Stored data:
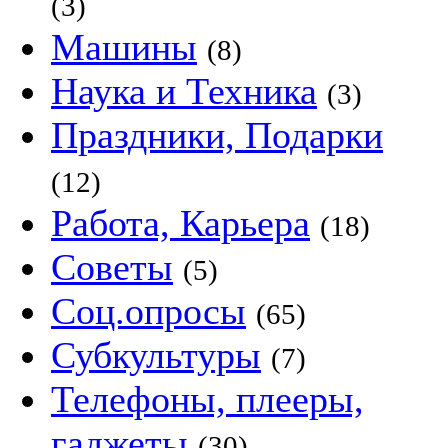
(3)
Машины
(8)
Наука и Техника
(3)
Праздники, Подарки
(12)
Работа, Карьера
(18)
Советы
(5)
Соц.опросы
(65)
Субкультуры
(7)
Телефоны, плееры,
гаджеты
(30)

### ACTION ITEM
Retype all entries exactly, without the images.

### ANSWER SPACE
(3)
Машины
(8)
Наука и Техника
(3)
Праздники, Подарки
(12)
Работа, Карьера
(18)
Советы
(5)
Соц.опросы
(65)
Субкультуры
(7)
Телефоны, плееры,
гаджеты
(30)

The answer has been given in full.